### What to do
Search the material below for the word "have". Copy every line where it is found.

### Available data

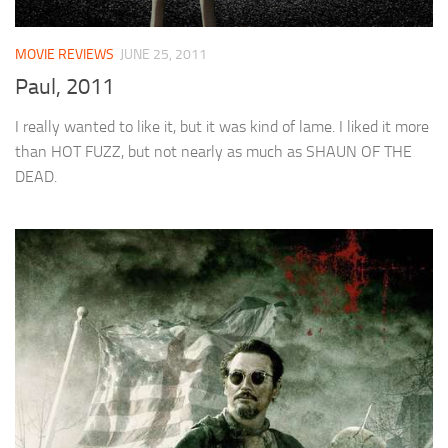
MOVIE REVIEWS
JUNE 25, 2011
Paul, 2011
I really wanted to like it, but it was kind of lame. I liked it more
than HOT FUZZ, but not nearly as much as SHAUN OF THE
DEAD.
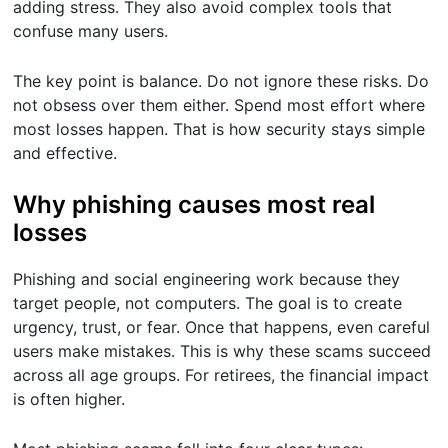
adding stress. They also avoid complex tools that
confuse many users.
The key point is balance. Do not ignore these risks. Do
not obsess over them either. Spend most effort where
most losses happen. That is how security stays simple
and effective.
Why phishing causes most real
losses
Phishing and social engineering work because they
target people, not computers. The goal is to create
urgency, trust, or fear. Once that happens, even careful
users make mistakes. This is why these scams succeed
across all age groups. For retirees, the financial impact
is often higher.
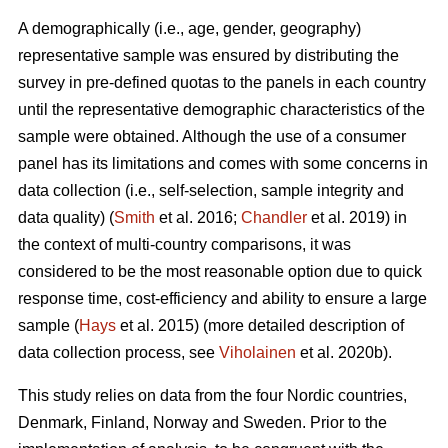
A demographically (i.e., age, gender, geography)
representative sample was ensured by distributing the
survey in pre-defined quotas to the panels in each country
until the representative demographic characteristics of the
sample were obtained. Although the use of a consumer
panel has its limitations and comes with some concerns in
data collection (i.e., self-selection, sample integrity and
data quality) (
Smith
et al. 2016;
Chandler
et al. 2019) in
the context of multi-country comparisons, it was
considered to be the most reasonable option due to quick
response time, cost-efficiency and ability to ensure a large
sample (
Hays
et al. 2015) (more detailed description of
data collection process, see
Viholainen
et al. 2020b).
This study relies on data from the four Nordic countries,
Denmark, Finland, Norway and Sweden. Prior to the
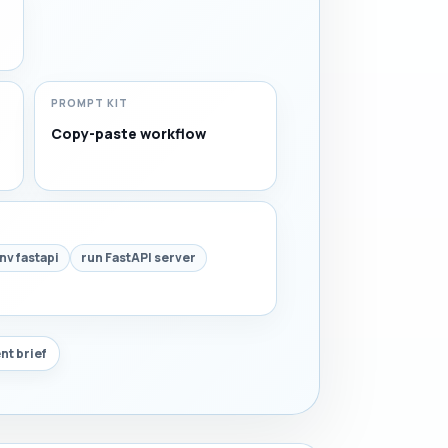
PROMPT KIT
Copy-paste workflow
nv fastapi
run FastAPI server
nt brief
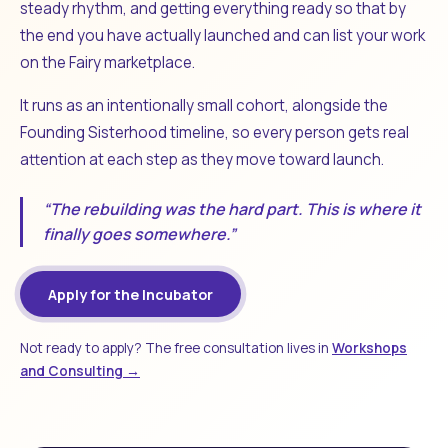
steady rhythm, and getting everything ready so that by
the end you have actually launched and can list your work
on the Fairy marketplace.
It runs as an intentionally small cohort, alongside the
Founding Sisterhood timeline, so every person gets real
attention at each step as they move toward launch.
“The rebuilding was the hard part. This is where it
finally goes somewhere.”
Apply for the Incubator
Not ready to apply? The free consultation lives in
Workshops
and Consulting →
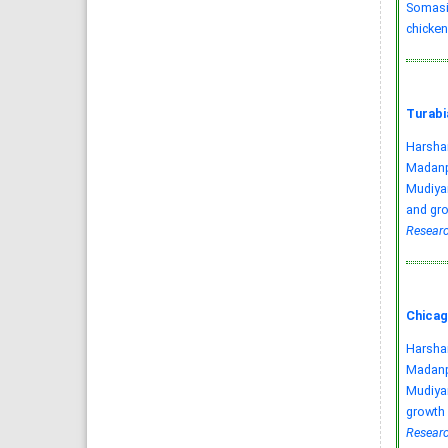
Somasir
chicken
Turabi
Harsha
Madanpe
Mudiyan
and gro
Researc
Chicag
Harsha
Madanpe
Mudiyan
growth 
Researc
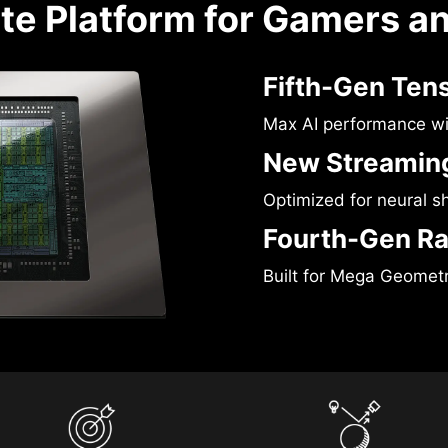
te Platform for Gamers a
Fifth-Gen Ten
Max AI performance w
New Streaming
Optimized for neural s
Fourth-Gen Ra
Built for Mega Geomet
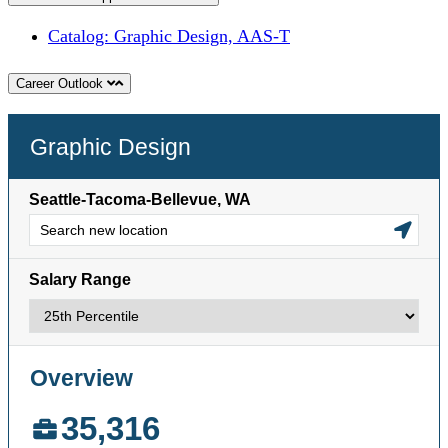
Catalog: Graphic Design, AAS-T
Career Outlook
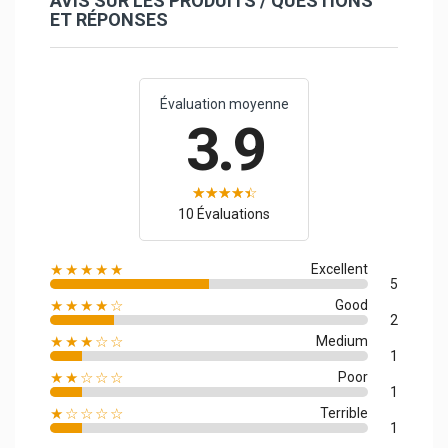
AVIS SUR LES PRODUITS / QUESTIONS
ET RÉPONSES
Évaluation moyenne
3.9
10 Évaluations
★★★★★
Excellent
5
★★★★☆
Good
2
★★★☆☆
Medium
1
★★☆☆☆
Poor
1
★☆☆☆☆
Terrible
1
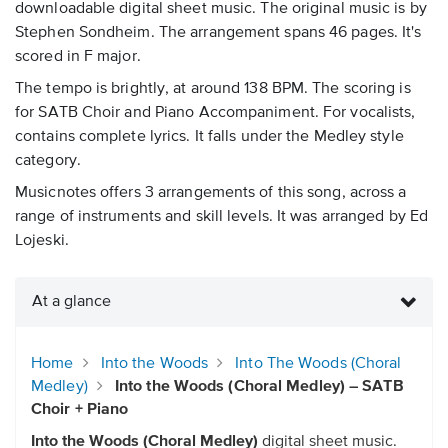
downloadable digital sheet music. The original music is by
Stephen Sondheim. The arrangement spans 46 pages. It's
scored in F major.
The tempo is brightly, at around 138 BPM. The scoring is
for SATB Choir and Piano Accompaniment. For vocalists,
contains complete lyrics. It falls under the Medley style
category.
Musicnotes offers 3 arrangements of this song, across a
range of instruments and skill levels. It was arranged by Ed
Lojeski.
At a glance
Home
Into the Woods
Into The Woods (Choral
Medley)
Into the Woods (Choral Medley) – SATB
Choir + Piano
Into the Woods (Choral Medley)
digital sheet music.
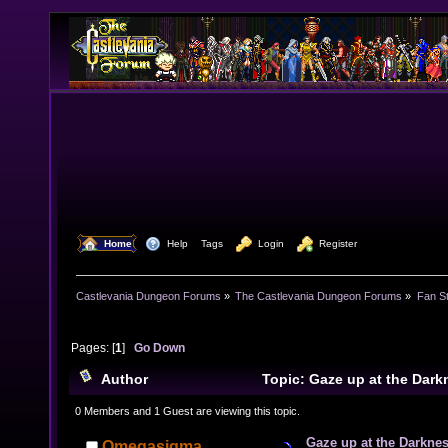
  Home
  Help
Tags
  Login
  Register
Castlevania Dungeon Forums
»
The Castlevania Dungeon Forums
»
Fan St
Pages: [
1
]
Go Down
Author
Topic: Gaze up at the Dark
7671 times)
0 Members and 1 Guest are viewing this topic.
Gaze up at the Darknes
Omegasigma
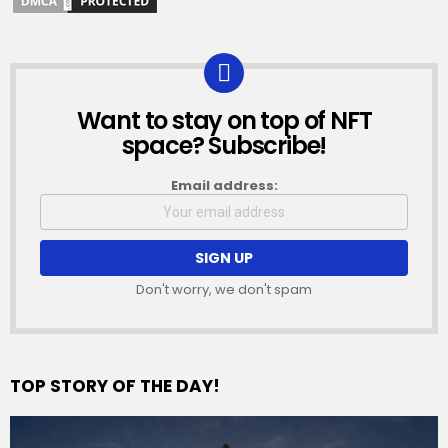
Want to stay on top of NFT
NEWSLETTER
space? Subscribe!
Email address:
Don't worry, we don't spam
TOP STORY OF THE DAY!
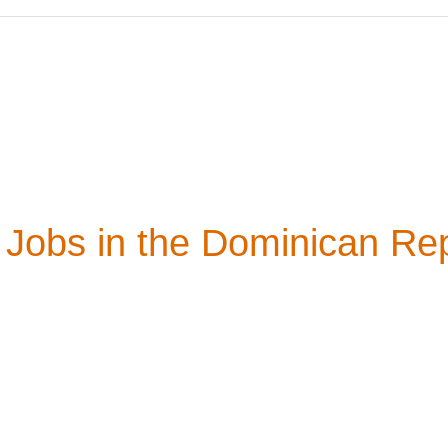
Jobs in the Dominican Rep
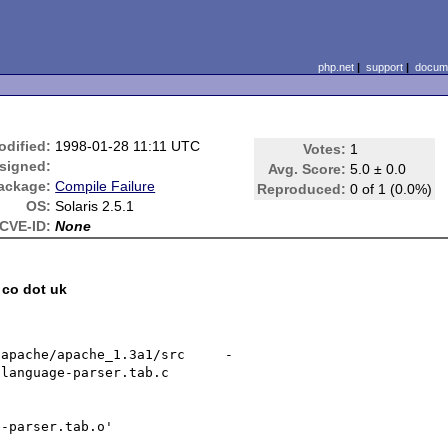
php.net
|
support
|
docume
odified:
1998-01-28 11:11 UTC
Votes:
1
signed:
Avg. Score:
5.0 ± 0.0
ackage:
Compile Failure
Reproduced:
0 of 1 (0.0%)
OS:
Solaris 2.5.1
CVE-ID:
None
 co dot uk
/apache/apache_1.3a1/src     -
language-parser.tab.c

-parser.tab.o'
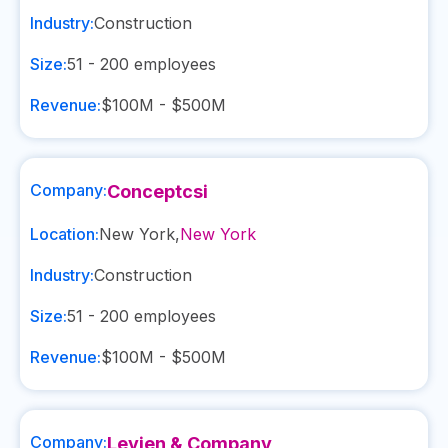
Industry:
Construction
Size:
51 - 200
employees
Revenue:
$100M - $500M
Company:
Conceptcsi
Location:
New York
,
New York
Industry:
Construction
Size:
51 - 200
employees
Revenue:
$100M - $500M
Company:
Levien & Company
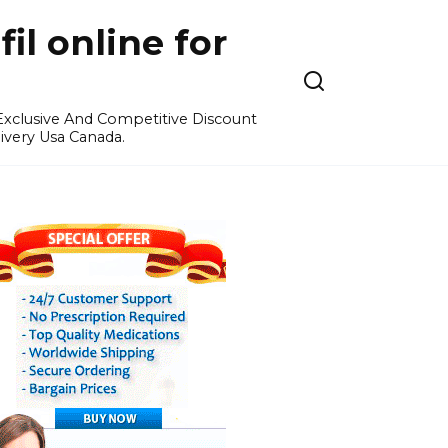
l online for
 Exclusive And Competitive Discount
ivery Usa Canada.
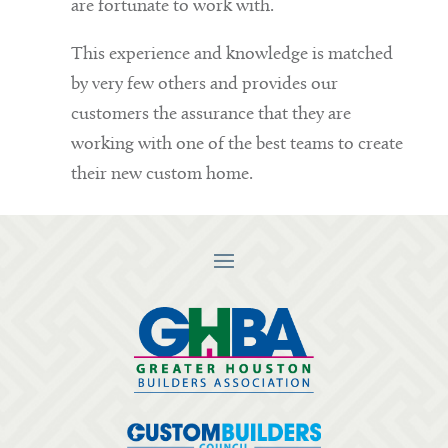
are fortunate to work with.
This experience and knowledge is matched
by very few others and provides our
customers the assurance that they are
working with one of the best teams to create
their new custom home.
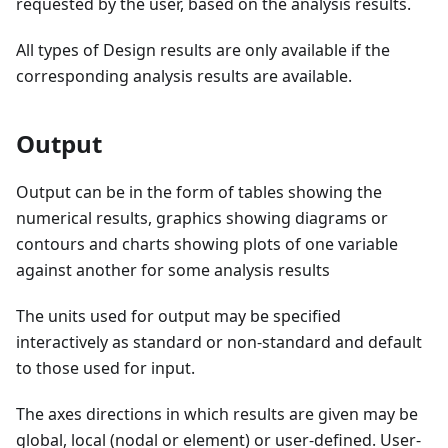
requested by the user, based on the analysis results.
All types of Design results are only available if the
corresponding analysis results are available.
Output
Output can be in the form of tables showing the
numerical results, graphics showing diagrams or
contours and charts showing plots of one variable
against another for some analysis results
The units used for output may be specified
interactively as standard or non-standard and default
to those used for input.
The axes directions in which results are given may be
global, local (nodal or element) or user-defined. User-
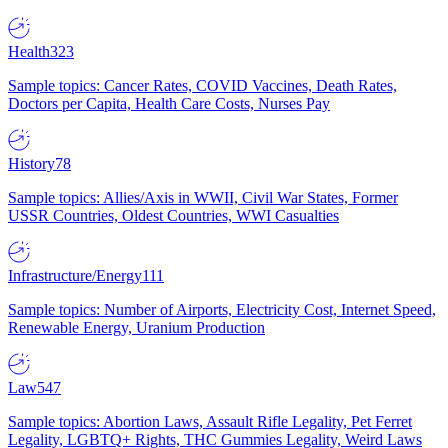
Health
323
Sample topics: Cancer Rates, COVID Vaccines, Death Rates,
Doctors per Capita, Health Care Costs, Nurses Pay
History
78
Sample topics: Allies/Axis in WWII, Civil War States, Former
USSR Countries, Oldest Countries, WWI Casualties
Infrastructure/Energy
111
Sample topics: Number of Airports, Electricity Cost, Internet Speed,
Renewable Energy, Uranium Production
Law
547
Sample topics: Abortion Laws, Assault Rifle Legality, Pet Ferret
Legality, LGBTQ+ Rights, THC Gummies Legality, Weird Laws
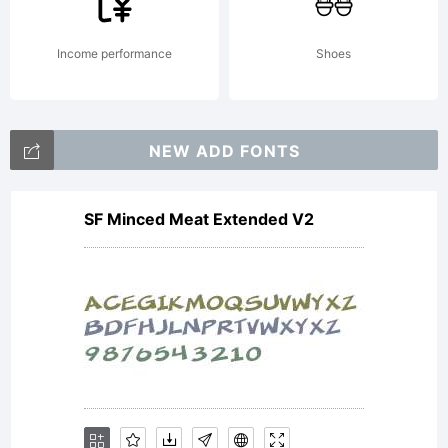
Free for
Income performance
Shoes
personal
NEW ADD FONTS
SF Minced Meat Extended V2
use. If you
want an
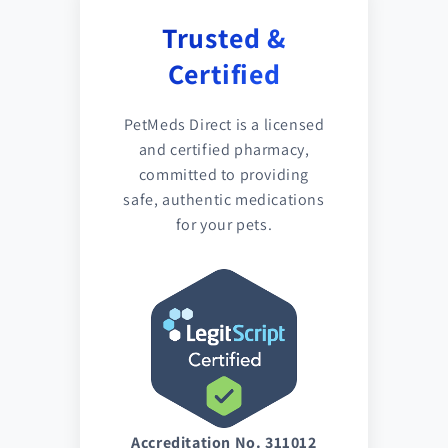
Trusted &
Certified
PetMeds Direct is a licensed
and certified pharmacy,
committed to providing
safe, authentic medications
for your pets.
Accreditation No. 311012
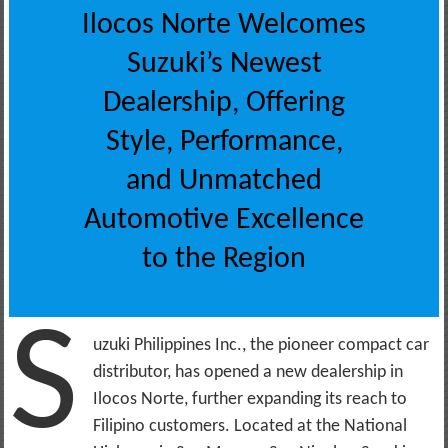
Ilocos Norte Welcomes
Suzuki’s Newest
Dealership, Offering
Style, Performance,
and Unmatched
Automotive Excellence
to the Region
S
uzuki Philippines Inc., the pioneer compact car
distributor, has opened a new dealership in
Ilocos Norte, further expanding its reach to
Filipino customers. Located at the National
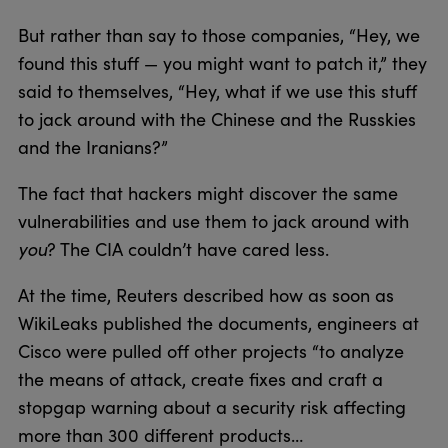
But rather than say to those companies, “Hey, we
found this stuff — you might want to patch it,” they
said to themselves, “Hey, what if we use this stuff
to jack around with the Chinese and the Russkies
and the Iranians?”
The fact that hackers might discover the same
vulnerabilities and use them to jack around with
you
? The CIA couldn’t have cared less.
At the time, Reuters described how as soon as
WikiLeaks published the documents, engineers at
Cisco were pulled off other projects “to analyze
the means of attack, create fixes and craft a
stopgap warning about a security risk affecting
more than 300 different products…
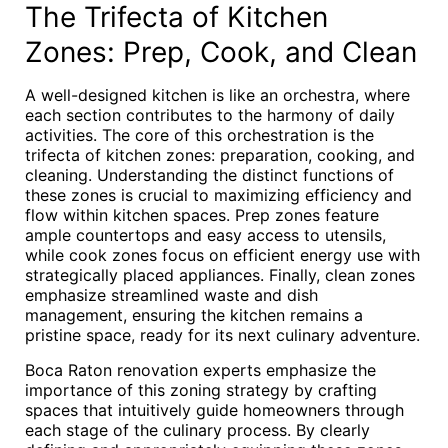
The Trifecta of Kitchen
Zones: Prep, Cook, and Clean
A well-designed kitchen is like an orchestra, where
each section contributes to the harmony of daily
activities. The core of this orchestration is the
trifecta of kitchen zones: preparation, cooking, and
cleaning. Understanding the distinct functions of
these zones is crucial to maximizing efficiency and
flow within kitchen spaces. Prep zones feature
ample countertops and easy access to utensils,
while cook zones focus on efficient energy use with
strategically placed appliances. Finally, clean zones
emphasize streamlined waste and dish
management, ensuring the kitchen remains a
pristine space, ready for its next culinary adventure.
Boca Raton renovation experts emphasize the
importance of this zoning strategy by crafting
spaces that intuitively guide homeowners through
each stage of the culinary process. By clearly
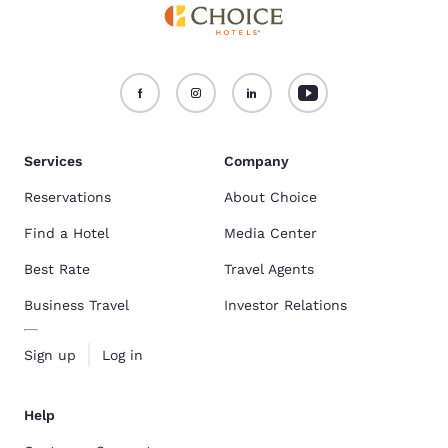
Services
Company
Reservations
About Choice
Find a Hotel
Media Center
Best Rate
Travel Agents
Business Travel
Investor Relations
Sign up
Log in
Help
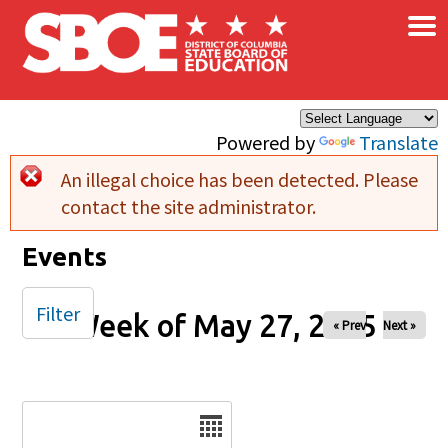
×
Skip to main content
Powered by
Translate
An illegal choice has been detected. Please
Error message
contact the site administrator.
Events
Filter
Week of May 27, 2025
« Prev
Next »
Date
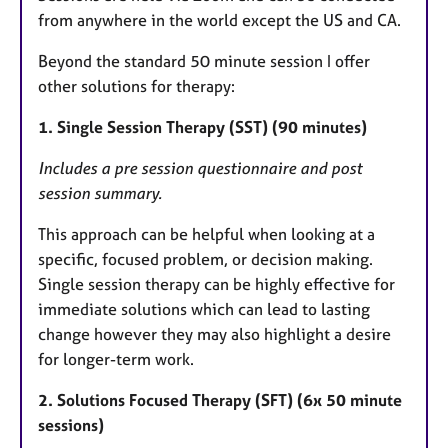
from anywhere in the world except the US and CA.
Beyond the standard 50 minute session I offer
other solutions for therapy:
1. Single Session Therapy (SST) (90 minutes)
Includes a pre session questionnaire and post
session summary.
This approach can be helpful when looking at a
specific, focused problem, or decision making.
Single session therapy can be highly effective for
immediate solutions which can lead to lasting
change however they may also highlight a desire
for longer-term work.
2. Solutions Focused Therapy (SFT) (6x 50 minute
sessions)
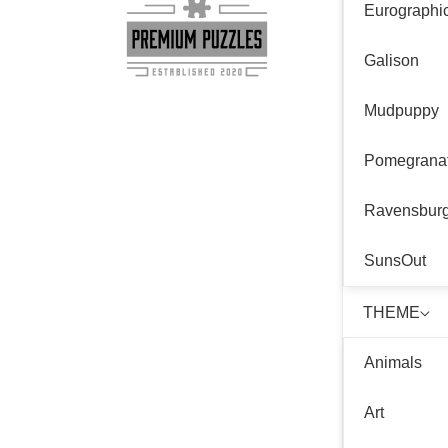
Eurographi
Galison
Mudpuppy
Pomegrana
Ravensbur
SunsOut
THEME
Animals
Art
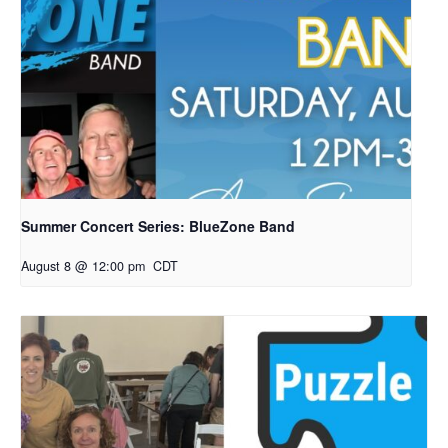
Summer Concert Series: BlueZone Band
August 8 @ 12:00 pm
CDT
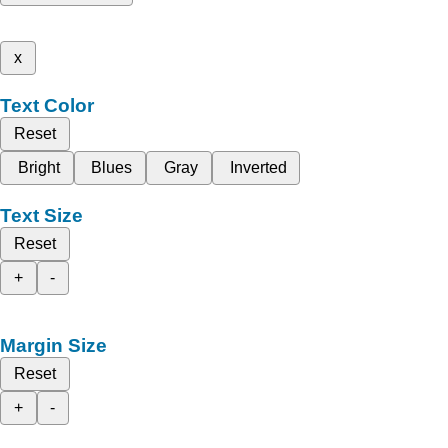
x
Text Color
Reset
Bright
Blues
Gray
Inverted
Text Size
Reset
+
-
Margin Size
Reset
+
-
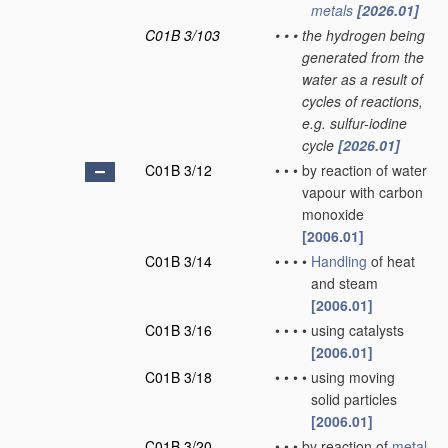
metals
[2026.01]
C01B 3/103
•
•
•
the hydrogen being
generated from the
water as a result of
cycles of reactions,
e.g. sulfur-iodine
cycle
[2026.01]
C01B 3/12
•
•
•
by reaction of water
vapour with carbon
monoxide
[2006.01]
C01B 3/14
•
•
•
•
Handling
of heat
and steam
[2006.01]
C01B 3/16
•
•
•
•
using catalysts
[2006.01]
C01B 3/18
•
•
•
•
using moving
solid particles
[2006.01]
C01B 3/20
•
•
•
by reaction of
metal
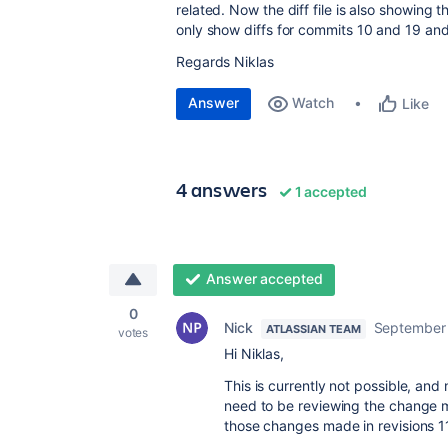
related. Now the diff file is also showing
only show diffs for commits 10 and 19 an
Regards Niklas
Answer
Watch
Like
4 answers
1 accepted
Answer accepted
0
Nick
September 
ATLASSIAN TEAM
votes
Hi Niklas,
This is currently not possible, and
need to be reviewing the change m
those changes made in revisions 1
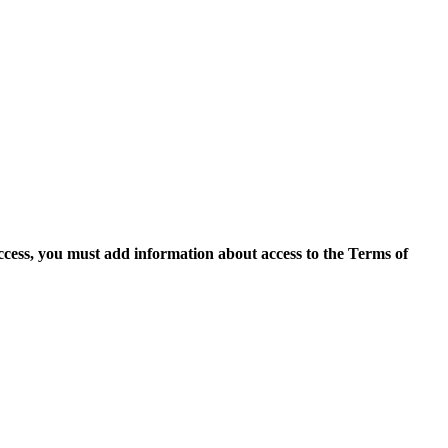
access, you must add information about access to the Terms of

######

### Output below
the end you have actually launched and can list your work
? The CIA couldn’t have cared less.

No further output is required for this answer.